Le lycée public Jules Vernes comprenait en tout, avec le collège, un peu plus d'un millier d'élèves. Construit autour d'une ancienne prison, on avait tout fait pour en faire oublier l'aspect : les murs extérieurs étaient colorés, on avait même fait venir un artiste pour faire une fresque murale sur l'un d'entre eux. Les salles avaient été refaites il y a dix ans, mais le bâtiment central gardait toujours cet aspect sinistre. Deux des trois bâtiments avaient été construits à la création de l'école, pendant la rénovation de la prison, et était fait des grands couloirs avec de hauts plafonds. Par contre, ils avaient la chance d'avoir de grands espaces verts, avec un terrain de foot et un terrain de basket. Je suis passé devant les dizaines d'élèves qui discutaient devant le lycée, et j'ai rejoins le brouhaha des escaliers et des couloirs pour m'asseoir en cours de maths, au fond de la classe. J'avais une mine affreuse et je le savais. Mon meilleur pote, Damien, est venu à coté de moi. Il était bien plus grand que moi, il faisait de l'aviron, et avait passé un nombre interminables d'heures à jouer à la PS4 chez lui.
-Ca va mec? Je t'ai envoyé un message hier soir mais tu m'a pas répondu. Comment s'est passé ton date avec Ilona.
-Elle est pas venue. Elle était en soirée. Et on m'a cambriolé, aussi. 
-Oh merde... Quoi? Tu te fous de moi?
Je lui alors raconté brièvement, mais je ne sais pas pourquoi, je ne lui ai pas parlé d'Ariane. CE n'est pas que je ne voulais pas, mais... j'avais besoin d'y réfléchir un peu plus avant. J'avais l'impression que c'était comme une parenthèse, un secret, pour l'instant. 
-Et bah... a t-il laché. Je suis désolé pour toi. Tu peux vraiment rien faire pour ton école?
-Je sais pas. Un dessin original me prend une dizaine d'heures, et...
-Mais tu les as déjà faits, tu as déjà l'idée, non? Si tu loupes les cours pour maladie, et que tu t'y mets à fond, peut être que... 
-Mon matériel de dessin est foutu aussi. Il ont détruit mes crayons en marchant dessus quand ils ont retourné ma chambre. J'ai même plus de quoi dessiner. Je pourrais peut être aller au magasin demain, recommencer, oui..
-Il faut te battre jusqu'au bout mec! Si t'as besoin de quoi que ce soit, dis moi, sans problème.
A ce moment là, Ilona est rentré dans la classe, avec ses potes. J'ai croisé son regard, mais elle a juste détourné les yeux, et s'est assise à sa place. Le cours a commencé.

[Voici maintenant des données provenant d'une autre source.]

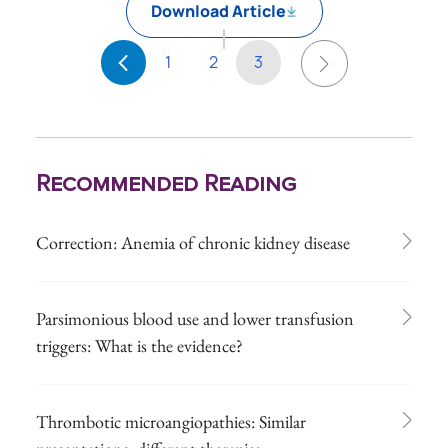
Download Article
1
2
3
Recommended Reading
Correction: Anemia of chronic kidney disease
Parsimonious blood use and lower transfusion
triggers: What is the evidence?
Thrombotic microangiopathies: Similar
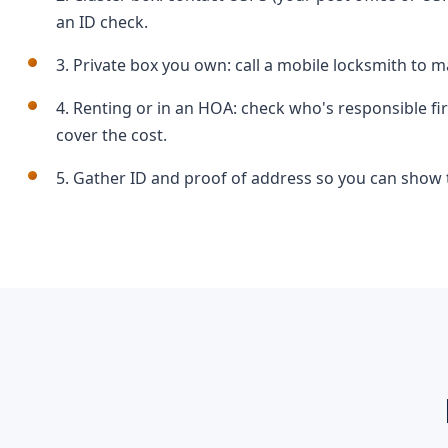
an ID check.
3. Private box you own: call a mobile locksmith to ma
4. Renting or in an HOA: check who's responsible f
cover the cost.
5. Gather ID and proof of address so you can show t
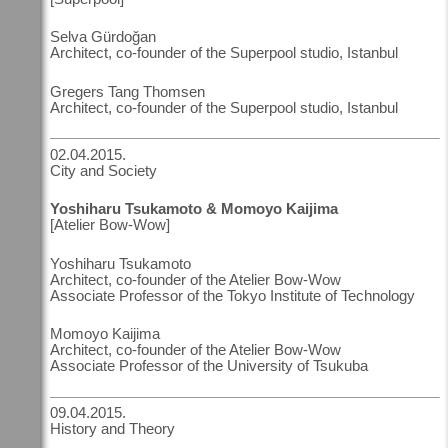
Selva Gürdoğan
Architect, co-founder of the Superpool studio, Istanbul
Gregers Tang Thomsen
Architect, co-founder of the Superpool studio, Istanbul
02.04.2015.
City and Society
Yoshiharu Tsukamoto & Momoyo Kaijima
[Atelier Bow-Wow]
Yoshiharu Tsukamoto
Architect, co-founder of the Atelier Bow-Wow
Associate Professor of the Tokyo Institute of Technology
Momoyo Kaijima
Architect, co-founder of the Atelier Bow-Wow
Associate Professor of the University of Tsukuba
09.04.2015.
History and Theory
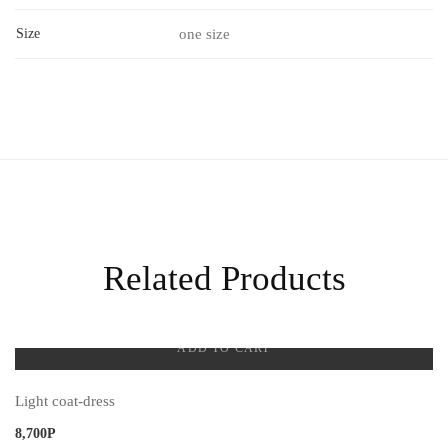
Size
one size
Related Products
ADD TO CART
Light coat-dress
8,700
Р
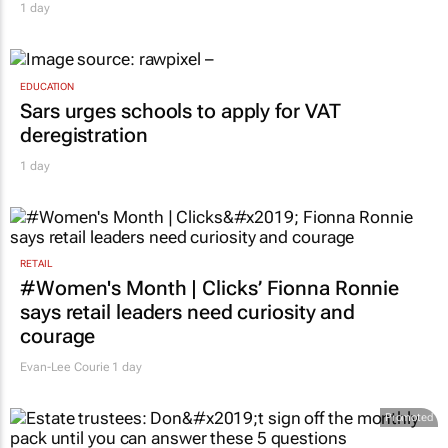
1 day
EDUCATION
Sars urges schools to apply for VAT
deregistration
1 day
RETAIL
#Women's Month | Clicks’ Fionna Ronnie
says retail leaders need curiosity and
courage
Evan-Lee Courie
1 day
Promoted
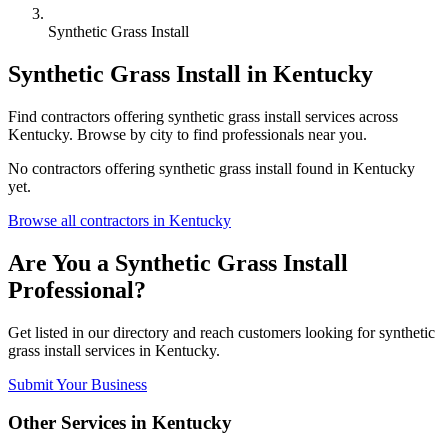
Synthetic Grass Install
Synthetic Grass Install
in
Kentucky
Find
contractors
offering
synthetic grass install
services across
Kentucky
. Browse by city to find professionals near you.
No
contractors
offering
synthetic grass install
found in
Kentucky
yet.
Browse all
contractors
in
Kentucky
Are You a
Synthetic Grass Install
Professional?
Get listed in our directory and reach customers looking for
synthetic
grass install
services in
Kentucky
.
Submit Your Business
Other Services in
Kentucky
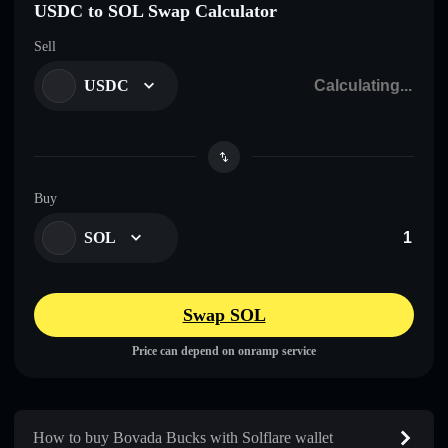
USDC to SOL Swap Calculator
Sell
USDC
Buy
SOL
Swap SOL
Price can depend on onramp service
How to buy Bovada Bucks with Solflare wallet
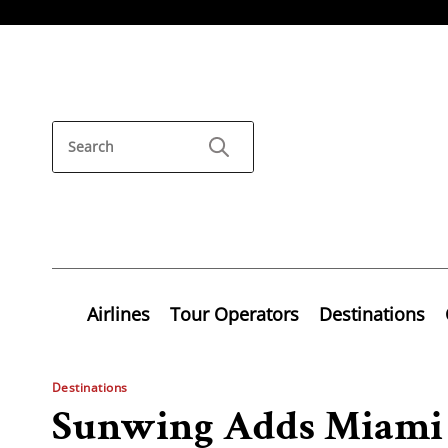
Airlines
Tour Operators
Destinations
Destinations
Sunwing Adds Miami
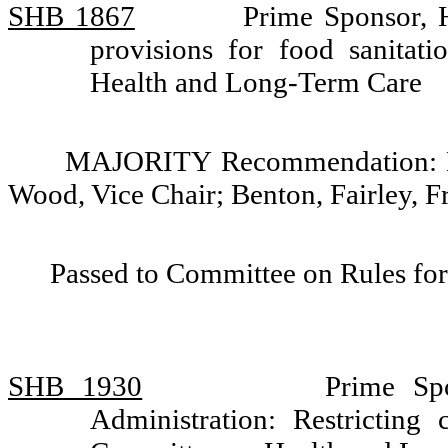
SHB 1867
Prime Sponsor, 
provisions for food sanitat
Health and Long-Term Care
MAJORITY Recommendation: Do 
Wood, Vice Chair; Benton, Fairley, F
Passed to Committee on Rules for
SHB 1930
Prime Sp
Administration: Restricting 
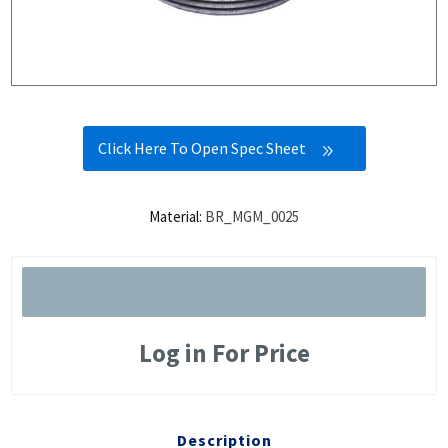
Click Here To Open Spec Sheet
Material:
BR_MGM_0025
Log in For Price
Description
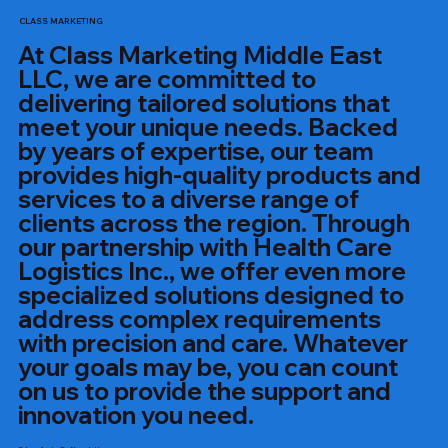
CLASS MARKETING
At Class Marketing Middle East
LLC, we are committed to
delivering tailored solutions that
meet your unique needs. Backed
by years of expertise, our team
provides high-quality products and
services to a diverse range of
clients across the region. Through
our partnership with Health Care
Logistics Inc., we offer even more
specialized solutions designed to
address complex requirements
with precision and care. Whatever
your goals may be, you can count
on us to provide the support and
innovation you need.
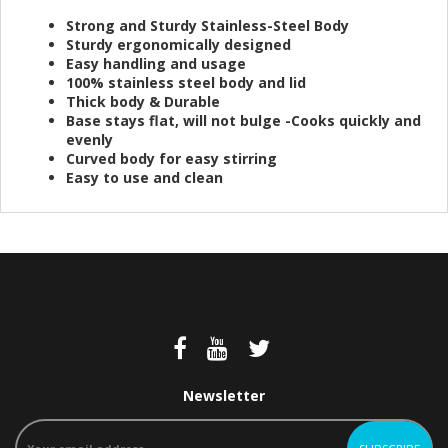
Strong and Sturdy Stainless-Steel Body
Sturdy ergonomically designed
Easy handling and usage
100% stainless steel body and lid
Thick body & Durable
Base stays flat, will not bulge -Cooks quickly and
evenly
Curved body for easy stirring
Easy to use and clean
Newsletter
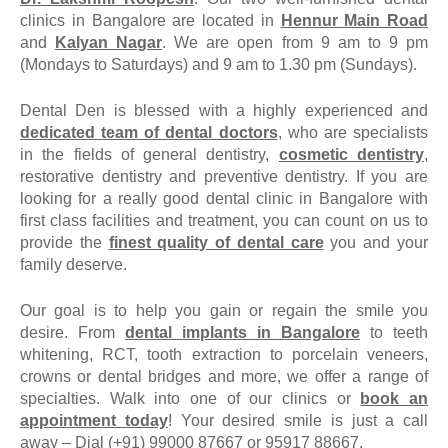
clinics in Bangalore are located in
Hennur Main Road
and
Kalyan Nagar
. We are open from 9 am to 9 pm
(Mondays to Saturdays) and 9 am to 1.30 pm (Sundays).
Dental Den is blessed with a highly experienced and
dedicated team of dental doctors
, who are specialists
in the fields of general dentistry,
cosmetic dentistry
,
restorative dentistry and preventive dentistry. If you are
looking for a really good dental clinic in Bangalore with
first class facilities and treatment, you can count on us to
provide the
finest quality of dental care
you and your
family deserve.
Our goal is to help you gain or regain the smile you
desire. From
dental implants in Bangalore
to teeth
whitening, RCT, tooth extraction to porcelain veneers,
crowns or dental bridges and more, we offer a range of
specialties. Walk into one of our clinics or
book an
appointment today
! Your desired smile is just a call
away –
Dial (+91) 99000 87667 or 95917 88667.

Je n'ai rien suivi. Ce qui était normal, ma tête n'était absolument pas calibré sur les maths. Damien avait tout noté, il m'enverrait les photos. De toute façon, à quoi bon suivre les cours si je n'avais pas mon école? 

A la pause, on a changé de salle pour le cours de physique. Ilona et moi, on s'ignorait. Comme s'il ne s'était rien passé. Qu'aurais je pu dire? Elle savait que je savais qu'elle m'avait menti, c'était évident. 

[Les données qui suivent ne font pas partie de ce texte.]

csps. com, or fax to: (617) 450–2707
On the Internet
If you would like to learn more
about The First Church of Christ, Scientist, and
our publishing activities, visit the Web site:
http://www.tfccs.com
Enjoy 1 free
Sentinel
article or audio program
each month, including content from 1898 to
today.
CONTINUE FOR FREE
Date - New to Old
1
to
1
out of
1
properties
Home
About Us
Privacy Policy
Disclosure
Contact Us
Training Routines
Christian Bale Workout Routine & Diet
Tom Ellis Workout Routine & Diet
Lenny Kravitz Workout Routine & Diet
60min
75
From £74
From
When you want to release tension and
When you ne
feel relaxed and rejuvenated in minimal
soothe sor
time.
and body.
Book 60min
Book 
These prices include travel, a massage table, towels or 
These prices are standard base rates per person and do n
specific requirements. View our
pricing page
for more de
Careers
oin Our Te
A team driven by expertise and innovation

Le cours de français est passé aussi lentement que tous les autres Je ne pensais qu'à mes dessins. Qu'est ce que je foutais là, assis, à regarder l'horloge tourner lentement vers mon oral fatidique? Je m'imaginais déjà : Oh, excusez moi, j'ai aucun dessin, j'ai pas eu le temps d'en faire en fait. Mais je sais dessiner je vous jure!

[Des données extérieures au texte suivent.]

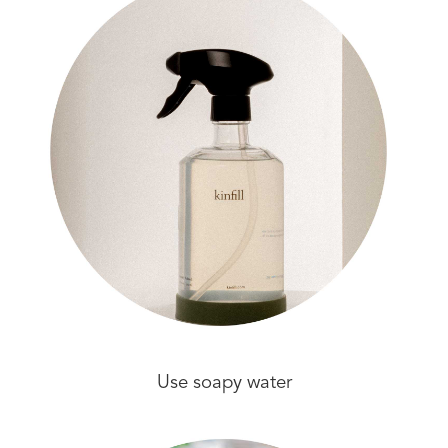
Use soapy water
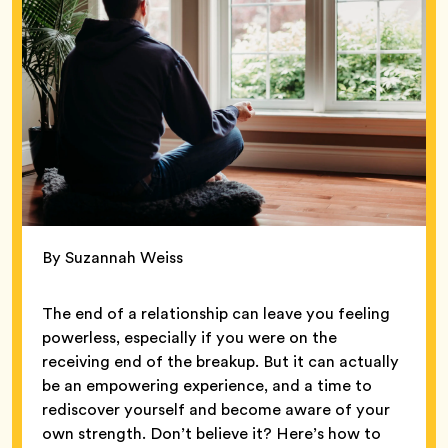
By Suzannah Weiss
The end of a relationship can leave you feeling
powerless, especially if you were on the
receiving end of the breakup. But it can actually
be an empowering experience, and a time to
rediscover yourself and become aware of your
own strength. Don’t believe it? Here’s how to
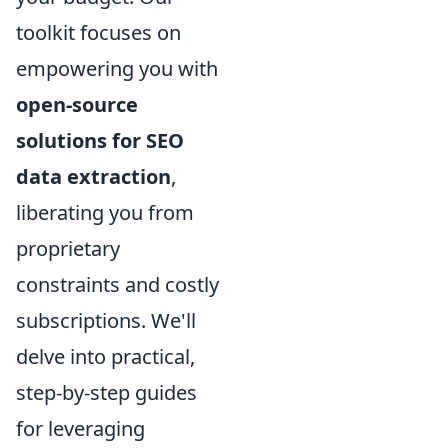
toolkit focuses on
empowering you with
open-source
solutions for SEO
data extraction
,
liberating you from
proprietary
constraints and costly
subscriptions. We'll
delve into practical,
step-by-step guides
for leveraging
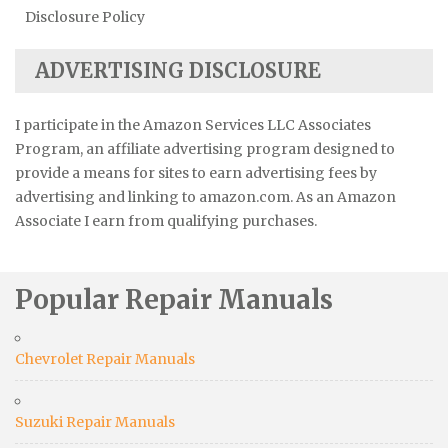
Disclosure Policy
ADVERTISING DISCLOSURE
I participate in the Amazon Services LLC Associates
Program, an affiliate advertising program designed to
provide a means for sites to earn advertising fees by
advertising and linking to amazon.com. As an Amazon
Associate I earn from qualifying purchases.
Popular Repair Manuals
Chevrolet Repair Manuals
Suzuki Repair Manuals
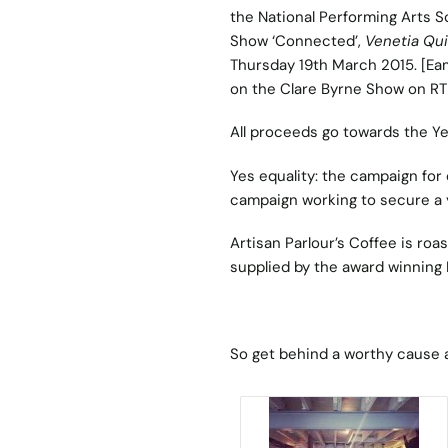
the National Performing Arts S
Show ‘Connected’,
Venetia Qu
Thursday 19th March 2015. [Ea
on the Clare Byrne Show on RT
All proceeds go towards the Y
Yes equality: the campaign for 
campaign working to secure a 
Artisan Parlour’s Coffee is roa
supplied by the award winning 
So get behind a worthy cause 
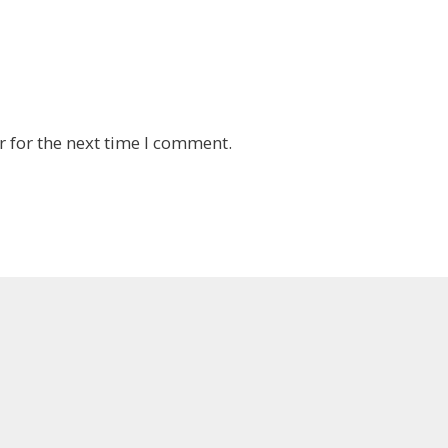
 for the next time I comment.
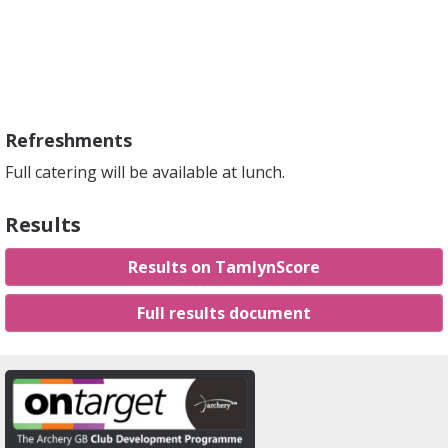
Refreshments
Full catering will be available at lunch.
Results
Results on TamlynScore
Full results document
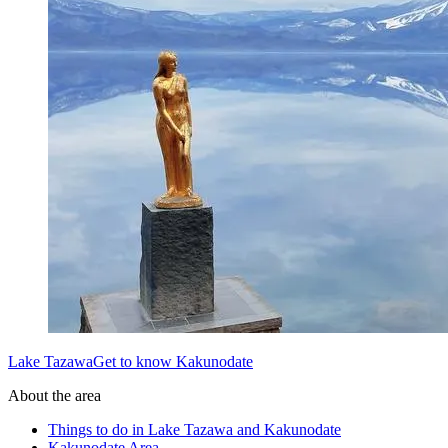
Lake TazawaGet to know Kakunodate
About the area
Things to do in Lake Tazawa and Kakunodate
Kakunodate Area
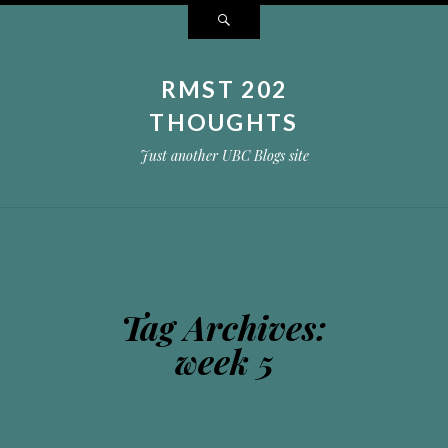
Search
RMST 202
THOUGHTS
Just another UBC Blogs site
Tag Archives:
week 5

Il a commencé à pleuvoir. 

J'ai mangé avec Damien. On entendait la pluie frapper fort sur le toit. Je me suis rappelé que j'avais cours d'anglais, avec Ariane, juste après. Je n'ai pu empêcher de la chercher rapidement dans le self, sans succès. Allait-elle m'ignorer, comme Ilona aussi? On ignorait tout ce qui s'était passé hier alors, en ne laissant que la souffrance? Peut être avait-elle eu juste un moment d'égarement, voilà tout... Je ne savais pas. Mais j'espérais au fond de moi qu'on pourrait reparler. 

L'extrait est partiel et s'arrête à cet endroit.